Proses OPK di mulai, para mahasiswa baru (maba) dikumpulkan untuk bertemu dengan teman-teman satu kelompok mentor mereka. Kemudian para peserta OPK dihadiahkan sejumlah tugas dan harus membuat name tag dengan ukuran yang telah dirancang khusus oleh panitia acara OPK. Sejumlah peraturan khas OPK pun diumumkan, mulai dari bagaimana cara berpakaian di saat OPK, apa saja yang harus di bawa saat OPK, apa saja yang tidak boleh dibawa dan berbagai hal lain yang tentu khas OPK.
Sempat tersirat mengapa setelah bekerja keras untuk dapat menembus FEUI harus disambut dengan hal-hal seperti ini? Tugas essay yang menumpuk membuat jadwal tidur berubah, makan tidak teratur, fisik terus diforsir untuk bisa melaksanakan semua tugas sampai selesai. Sesungguhnya semua itu hanyalah simulasi. Saat sudah menjalani kehidupan di FEUI maka akan sering terjadi hal-hal yang seperti itu. Baik akibat dari tugas kuliah yang begitu banyak maupun karena tanggung jawab sebagai panitia suatu acara. Kurang lebih apa yang kami “mainkan” di OPK seolah mempresentasikan kehidupan di FEUI dalam jangka waktu beberapa tahun ke depan.
OPK pun berakhir, kesibukan selanjutnya bagi para mahasiswa baru yaitu mencari, memilih dan mengikuti berbagai kegiatan Open Recruitment kepanitiaan. Pencarian oleh para maba biasanya dilakukan dengan melihat-lihat setiap mading yang ada di gedung A maupun di gedung B kampus FEUI. Memilih kira-kira kepanitiaan apa yang sesuai dengan minat. Divisi atau biro apa yang sesuai dengan kompetensi dan track record mereka.
Saat sudah menemukan pilihan yang pas lalu kami beranikan diri untuk mendaftar dan menunggu sms oleh panitia untuk melakukan interview. Rasa resah dan gelisah muncul saat menunggu giliran interview. Terus memikirkan pertanyaan apa saja yang akan diberikan nanti. Tentang analisis SWOT, apakah harus jujur atau berbohong. Sungguh menegangkan dan membuat penasaran.

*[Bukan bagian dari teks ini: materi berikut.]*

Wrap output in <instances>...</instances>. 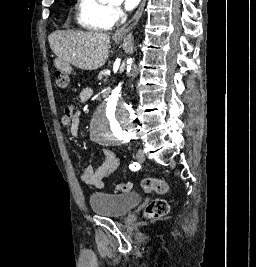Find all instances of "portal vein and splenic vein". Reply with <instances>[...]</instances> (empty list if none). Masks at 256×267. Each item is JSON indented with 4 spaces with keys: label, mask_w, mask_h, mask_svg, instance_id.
Here are the masks:
<instances>
[{
    "label": "portal vein and splenic vein",
    "mask_w": 256,
    "mask_h": 267,
    "mask_svg": "<svg viewBox=\"0 0 256 267\" xmlns=\"http://www.w3.org/2000/svg\"><path fill=\"white\" fill-rule=\"evenodd\" d=\"M105 75H106V76H109V75H110L109 70H106Z\"/></svg>",
    "instance_id": "obj_1"
}]
</instances>
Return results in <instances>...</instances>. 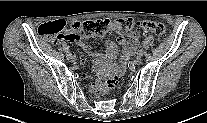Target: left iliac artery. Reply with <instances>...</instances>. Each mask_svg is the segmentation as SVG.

Mengikuti kepanitiaan sebenarnya memberikan banyak nilai tambah. Kehidupan dalam menjalankan suatu kepanitiaan menggambarkan bagaimana situasi kerja nanti. Kepanitian juga merupakan tempat untuk memperluas jaringan pertemanan, mengajarkan tentang bagaimana bersosialisasi satu sama lain. Di sini kita juga belajar bagaimana menjadi pemimpin yang dapat melihat berbagai peluang kedepan, memotivasi saat teman temannya mengalami demotivasi kerja, memecahkan masalah bersama yang terjadi di internal kepanitiaan maupun eksternal kepanitiaan, dan membuat berbagai keputusan penting. Pengalaman yang tak akan didapat apabila tidak ikut kepanitiaan.
Banyak organisasi yang terdapat di FEUI yang dapat dipilih oleh mahasiswa. Masing-masing organisasi memiliki budaya mereka masing-masing. Memiliki standar operasional prosedur masing masing. Memiliki keunikan dan ciri khas. Tidak ada paksaan bagi kita untuk mengikuti atau tidak mengikuti berbagai kepanitian dan organisasi tersebut. Kita, sebagai mahasiswa yang cerdas tentunya akan membuat pilihan yang bijak dengan mempertimbangkan baik-buruknya. InsyaAllah.